This is a new feature I'm starting here at Chez CounterMonkey, in which I review the books I run across. I'm currently working my way through the Pynchon roster, so my day-to-day reading tends to run towards the simple and straightforward, but once I've gotten Pynchon out of my system I'll be reading and talking about more in-depth books. I'll probably leave the Pynchon out, because I'm intending these to be short snippets about books, things that I will generally read in a day or two and which are very easily digested. More complex posts about books will go in under a separate label.
No Witnesses
Nancy Sanra
Rising Tide Press Trade Paperback, 182 pages
This is a bit of an inauspicious deput for this feature, as this book just really isn't all that good. Oh, it's a decent little read, fine for a couple of hours' entertainment, but other than the basic premise it's really not all that special, and the writing drags in places.
No Witnesses is the first of what seems to be a series of books (my store also carries No Escape and No Corpse starring Tally McGinnes, a private investigator out of San Francisco (ex-cop, naturally), who is called in by Lieutenant Cid Cameron of the SFPD to help solve a murder case involving Tally's ex-lover, Pamela Tresdale.

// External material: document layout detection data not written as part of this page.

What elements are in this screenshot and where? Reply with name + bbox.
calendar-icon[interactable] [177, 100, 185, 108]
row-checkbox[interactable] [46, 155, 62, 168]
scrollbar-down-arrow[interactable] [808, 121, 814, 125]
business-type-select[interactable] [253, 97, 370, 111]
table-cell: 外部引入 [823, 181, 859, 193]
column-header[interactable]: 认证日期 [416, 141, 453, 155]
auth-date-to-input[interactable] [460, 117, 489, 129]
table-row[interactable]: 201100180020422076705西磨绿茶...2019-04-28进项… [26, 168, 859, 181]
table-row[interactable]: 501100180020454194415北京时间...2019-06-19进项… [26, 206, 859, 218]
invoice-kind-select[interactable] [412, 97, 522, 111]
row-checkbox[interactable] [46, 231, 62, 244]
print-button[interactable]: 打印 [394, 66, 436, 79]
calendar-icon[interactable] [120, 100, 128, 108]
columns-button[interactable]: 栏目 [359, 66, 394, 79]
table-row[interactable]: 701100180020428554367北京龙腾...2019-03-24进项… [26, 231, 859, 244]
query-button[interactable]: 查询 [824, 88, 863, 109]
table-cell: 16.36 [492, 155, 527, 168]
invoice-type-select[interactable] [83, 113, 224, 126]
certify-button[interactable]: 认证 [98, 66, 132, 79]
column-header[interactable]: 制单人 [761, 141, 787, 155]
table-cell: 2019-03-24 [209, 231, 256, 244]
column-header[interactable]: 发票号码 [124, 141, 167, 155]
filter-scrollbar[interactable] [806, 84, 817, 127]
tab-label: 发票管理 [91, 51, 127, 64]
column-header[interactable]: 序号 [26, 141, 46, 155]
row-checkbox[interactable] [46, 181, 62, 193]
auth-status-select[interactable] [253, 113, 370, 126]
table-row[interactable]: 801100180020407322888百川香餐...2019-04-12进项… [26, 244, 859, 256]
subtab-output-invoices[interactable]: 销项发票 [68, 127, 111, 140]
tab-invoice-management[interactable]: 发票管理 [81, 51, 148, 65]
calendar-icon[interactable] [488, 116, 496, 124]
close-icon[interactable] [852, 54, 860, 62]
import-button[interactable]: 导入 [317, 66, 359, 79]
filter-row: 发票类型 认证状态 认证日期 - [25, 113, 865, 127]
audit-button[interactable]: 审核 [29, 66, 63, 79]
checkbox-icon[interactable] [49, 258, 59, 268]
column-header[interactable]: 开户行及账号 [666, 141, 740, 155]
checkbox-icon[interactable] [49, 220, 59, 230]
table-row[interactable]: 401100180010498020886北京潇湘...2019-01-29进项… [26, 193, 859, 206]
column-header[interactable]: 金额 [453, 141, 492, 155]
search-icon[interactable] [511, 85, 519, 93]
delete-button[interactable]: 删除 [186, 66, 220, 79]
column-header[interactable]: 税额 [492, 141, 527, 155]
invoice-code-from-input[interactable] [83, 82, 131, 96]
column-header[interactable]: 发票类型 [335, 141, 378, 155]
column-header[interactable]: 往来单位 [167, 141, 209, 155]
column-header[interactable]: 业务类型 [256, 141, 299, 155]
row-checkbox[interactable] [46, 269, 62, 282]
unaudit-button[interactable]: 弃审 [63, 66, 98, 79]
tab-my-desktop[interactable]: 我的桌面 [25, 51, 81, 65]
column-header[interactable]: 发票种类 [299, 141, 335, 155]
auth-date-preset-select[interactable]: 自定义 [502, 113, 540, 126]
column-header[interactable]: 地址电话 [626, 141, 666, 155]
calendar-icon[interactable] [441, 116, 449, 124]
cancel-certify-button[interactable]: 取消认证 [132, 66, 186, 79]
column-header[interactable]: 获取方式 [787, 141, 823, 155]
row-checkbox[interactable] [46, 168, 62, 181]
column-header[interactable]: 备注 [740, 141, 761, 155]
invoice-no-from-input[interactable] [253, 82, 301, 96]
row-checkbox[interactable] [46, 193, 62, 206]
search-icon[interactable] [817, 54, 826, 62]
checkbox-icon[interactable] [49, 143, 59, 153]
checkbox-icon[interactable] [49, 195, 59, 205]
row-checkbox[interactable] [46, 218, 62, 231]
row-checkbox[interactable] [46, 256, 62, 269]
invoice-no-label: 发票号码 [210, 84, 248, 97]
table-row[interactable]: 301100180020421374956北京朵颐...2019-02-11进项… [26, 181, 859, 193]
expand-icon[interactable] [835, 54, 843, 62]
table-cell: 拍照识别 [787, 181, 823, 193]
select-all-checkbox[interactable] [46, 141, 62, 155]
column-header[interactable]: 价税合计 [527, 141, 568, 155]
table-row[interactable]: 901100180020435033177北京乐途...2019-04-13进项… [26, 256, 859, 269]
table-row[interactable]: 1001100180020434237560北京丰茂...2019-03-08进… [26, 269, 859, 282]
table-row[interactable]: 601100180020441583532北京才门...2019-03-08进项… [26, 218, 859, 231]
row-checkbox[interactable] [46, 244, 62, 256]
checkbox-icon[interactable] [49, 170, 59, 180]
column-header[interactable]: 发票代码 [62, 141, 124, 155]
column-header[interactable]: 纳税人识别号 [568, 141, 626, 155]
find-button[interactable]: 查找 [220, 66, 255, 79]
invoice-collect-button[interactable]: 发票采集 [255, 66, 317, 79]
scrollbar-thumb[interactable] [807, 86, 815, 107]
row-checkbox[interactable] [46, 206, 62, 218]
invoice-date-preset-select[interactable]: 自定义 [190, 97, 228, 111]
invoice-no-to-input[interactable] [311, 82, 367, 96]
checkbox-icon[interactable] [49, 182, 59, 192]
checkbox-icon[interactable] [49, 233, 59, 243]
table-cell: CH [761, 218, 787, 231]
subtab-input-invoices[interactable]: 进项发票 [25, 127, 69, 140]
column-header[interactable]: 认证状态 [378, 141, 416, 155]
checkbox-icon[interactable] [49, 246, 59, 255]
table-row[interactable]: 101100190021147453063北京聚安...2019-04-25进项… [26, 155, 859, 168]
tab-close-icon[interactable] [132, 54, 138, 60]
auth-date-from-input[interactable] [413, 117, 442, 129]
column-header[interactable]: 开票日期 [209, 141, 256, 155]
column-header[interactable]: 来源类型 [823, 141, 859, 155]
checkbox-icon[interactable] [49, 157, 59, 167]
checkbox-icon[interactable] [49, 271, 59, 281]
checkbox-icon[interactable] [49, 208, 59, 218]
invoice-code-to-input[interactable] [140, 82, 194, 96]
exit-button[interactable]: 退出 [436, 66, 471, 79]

And herein lies the main "twist" of the book -- other than a few supporting characters, all of the speaking roles are gay women who are very aware of each other's sexuality and tend towards wearing sensible but sensual clothing. Though I'm not a longtime fan of the field, I am aware that most of the mystery novels on the shelf at the local bookstore are fairly lightweight affairs with some sort of theme or character that runs through them, so I suppose this isn't really any worse of an example of this than, say, a series of mysteries involving food, or a series involving a knitting club.
I was hoping, though, that Sanra (openly gay herself) would use her setting as a way of poking holes at the conventions of these sorts of crime thrillers, or to make some sort of sly social commentary with her characters or with the crimes that occur in the novel. Instead, these characters remain stubbornly two-dimensional despite the twisting web of motivations that Sanra attempts to use to envelop them, and the actual killer is telegraphed from her very first appearance. Fans of complex or entertaining mysteries should look elsewhere, as should anyone looking for depth of characterization.
In fact, this book is barely even a novel -- at 182 pages with wide margins and large type, it's more of a novella in length, and the $11.95 sticker price would scare me away if I hadn't been able to read it for free. Even readers hoping for steamy love scenes will walk away disappointed, as aside from a memory Tally has of Pamela early in the story, there's really nothing at all dirty in the book, and the romantic subplot towards the end remains mostly platonic. The writing is also choppy, composed of simple sentences strung together into barely descriptive paragraphs. It's far from the worst writing I've ever read, even in a published novel, but it never really feels like a professional work to me.
Granted, I'm not the target audience for this book, and it's certainly worth an afternoon's reading, but I can't really give this book my recommendation. Later on I may try one of the sequels to No Witnesses, but for now I'll leave the series thinking I got my money's worth.